[Screenshot grounding data]
=== Begin Enclosure ===
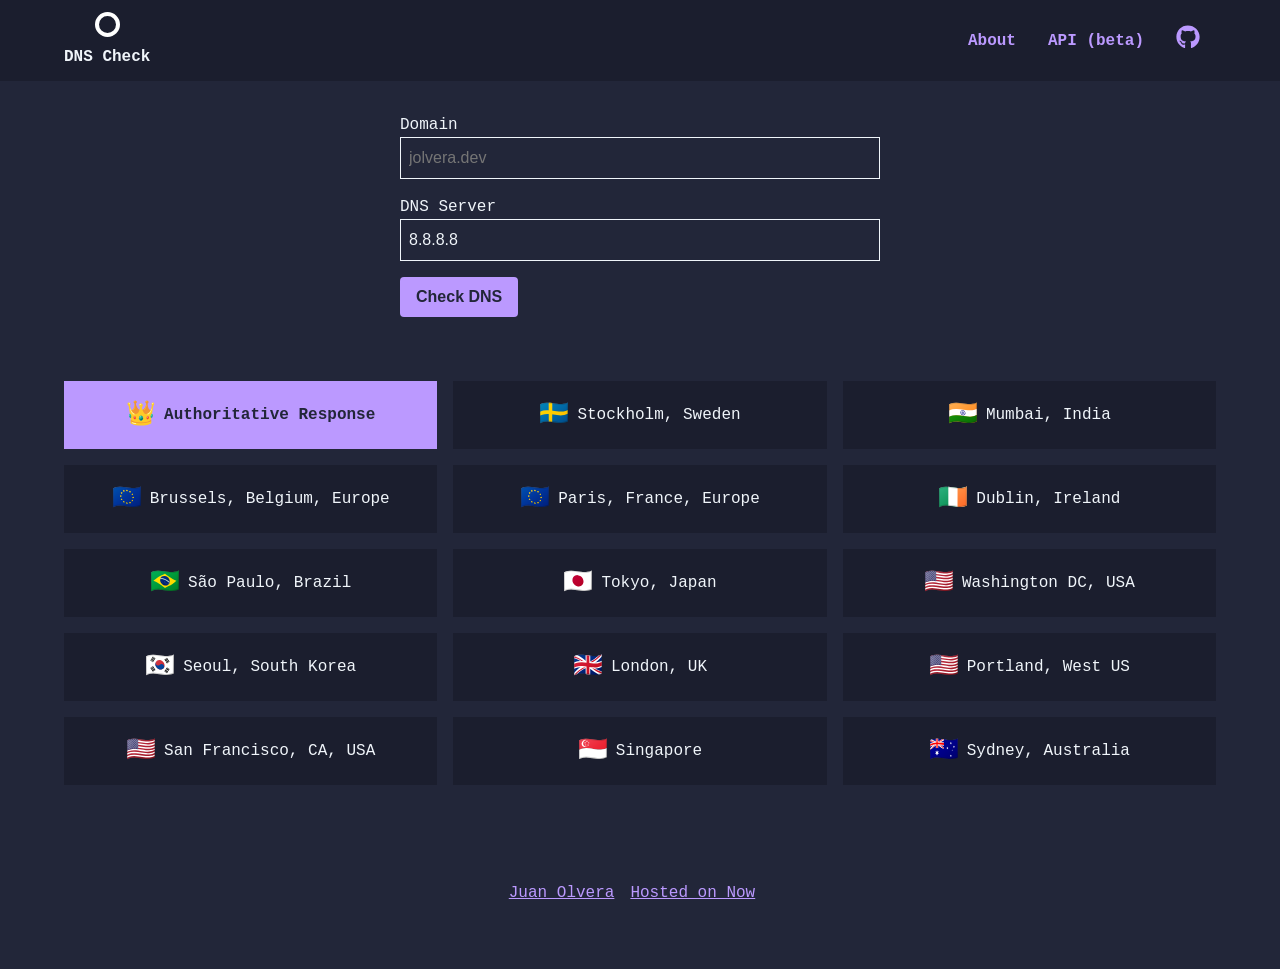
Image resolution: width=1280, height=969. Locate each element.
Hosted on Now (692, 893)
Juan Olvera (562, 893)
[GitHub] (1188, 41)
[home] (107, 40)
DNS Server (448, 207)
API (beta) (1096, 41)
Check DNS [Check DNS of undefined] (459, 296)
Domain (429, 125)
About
=== End Enclosure ===
● Problem to solve: When pictures appear among the entries, skip them and copy all remaining text precisely.

● Solution to this task:
Image resolution: width=1280, height=969. Locate each element.
Hosted on Now (692, 893)
Juan Olvera (562, 893)
[GitHub] (1188, 41)
[home] (107, 40)
DNS Server (448, 207)
API (beta) (1096, 41)
Check DNS [Check DNS of undefined] (459, 296)
Domain (429, 125)
About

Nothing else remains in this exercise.